[Dataset entries Boundary: Start]

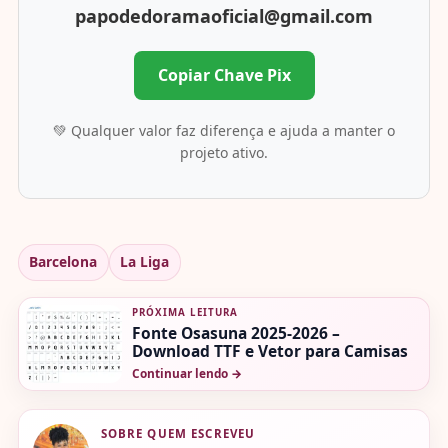
papodedoramaoficial@gmail.com
Copiar Chave Pix
💚 Qualquer valor faz diferença e ajuda a manter o
projeto ativo.
Barcelona
La Liga
PRÓXIMA LEITURA
Fonte Osasuna 2025-2026 –
Download TTF e Vetor para Camisas
Continuar lendo
→
SOBRE QUEM ESCREVEU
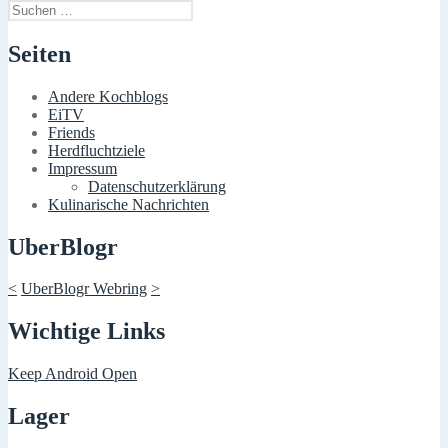
Suchen
nach:
Seiten
Andere Kochblogs
EiTV
Friends
Herdfluchtziele
Impressum
Datenschutzerklärung
Kulinarische Nachrichten
UberBlogr
<
UberBlogr Webring
>
Wichtige Links
Keep Android Open
Lager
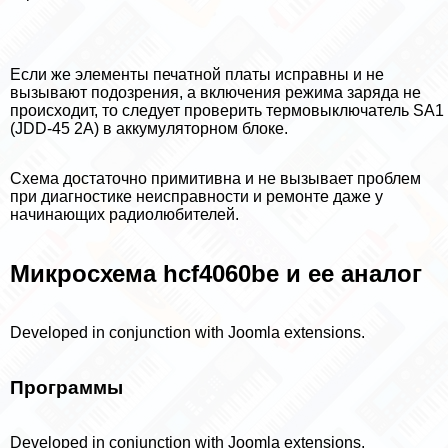
Если же элементы печатной платы исправны и не
вызывают подозрения, а включения режима заряда не
происходит, то следует проверить термовыключатель SA1
(JDD-45 2A) в аккумуляторном блоке.
Схема достаточно примитивна и не вызывает проблем
при диагностике неисправности и ремонте даже у
начинающих радиолюбителей.
Микросхема hcf4060be и ее аналог
Developed in conjunction with Joomla extensions.
Программы
Developed in conjunction with Joomla extensions.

[Dataset entries Boundary: End]

[Problem details]: Output the records exactly, and let none of their pictures appear in the copy.

[Task result]:
papodedoramaoficial@gmail.com
Copiar Chave Pix
💚 Qualquer valor faz diferença e ajuda a manter o
projeto ativo.
Barcelona
La Liga
PRÓXIMA LEITURA
Fonte Osasuna 2025-2026 –
Download TTF e Vetor para Camisas
Continuar lendo
→
SOBRE QUEM ESCREVEU
Suchen
nach:
Seiten
Andere Kochblogs
EiTV
Friends
Herdfluchtziele
Impressum
Datenschutzerklärung
Kulinarische Nachrichten
UberBlogr
<
UberBlogr Webring
>
Wichtige Links
Keep Android Open
Lager
Если же элементы печатной платы исправны и не
вызывают подозрения, а включения режима заряда не
происходит, то следует проверить термовыключатель SA1
(JDD-45 2A) в аккумуляторном блоке.
Схема достаточно примитивна и не вызывает проблем
при диагностике неисправности и ремонте даже у
начинающих радиолюбителей.
Микросхема hcf4060be и ее аналог
Developed in conjunction with Joomla extensions.
Программы
Developed in conjunction with Joomla extensions.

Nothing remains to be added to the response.